HONG KONG (Reuters) - Chinese President Xi Jinping met Hong Kong leader Carrie Lam in Beijing on Monday, saying he recognised her courage to govern the Asian financial hub in these “most difficult” times.
“The situation in Hong Kong in 2019 was the most complex and difficult since its return to the motherland,” Xi told local media in brief comments before the closed door session.
Lam’s meetings come after Hong Kong police fired tear gas in late night street clashes with anti-government protesters on Sunday, as the former British colony’s worst political crisis in decades drags on into a seventh month.
Hong Kong media have speculated that Lam’s talks with Xi could yield fresh directives on the city’s political crisis, including a possible cabinet reshuffle. Xi did not go into specifics, but reiterated his support for Lam despite some previous media reports suggesting she might be replaced.
"We will continue to be unwavering in supporting you to lead the Hong Kong special administrative government to govern in accordance with the law,” said Xi as Lam listened next to him.

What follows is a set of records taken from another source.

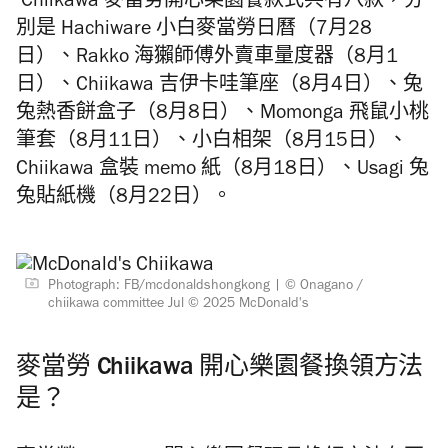
Chiikawa 麥當勞開心樂園餐款式共有八款，分
別是 Hachiware 小白麥當勞日曆（7月28
日）、Rakko 海獺師傅外賣車量度器（8月1
日）、Chiikawa 吉伊卡哇筆座（8月4日）、兔
兔熱香餅盒子（8月8日）、Momonga 飛鼠小桃
筆套（8月11日）、小白相架（8月15日）、
Chiikawa 盒裝 memo 紙（8月18日）、Usagi 兔
兔貼紙機（8月22日）。
Photograph: FB/mcdonaldshongkong | © Onagano /
chiikawa committee Jul © 2025 McDonald's
麥當勞 Chiikawa 開心樂園餐換領方法
是？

He added Beijing was “unwavering in supporting the Hong Kong police to firmly uphold the law”, while expressing the hope for unity in Hong Kong to get the city back on the right path.
Earlier, Lam met Chinese Premier Li Keqiang who said Hong Kong was not yet out of the “dilemma” facing the city’s ailing economy after months of sometimes violent protests.
Late on Sunday, groups of masked youths - blocked roads around Mong Kok district, prompting police to fire multiple rounds of tear gas and baton charge crowds.
Protesters are angry by what they see as Chinese meddling in freedoms promised to Hong Kong when the former British colony returned to Chinese rule in 1997.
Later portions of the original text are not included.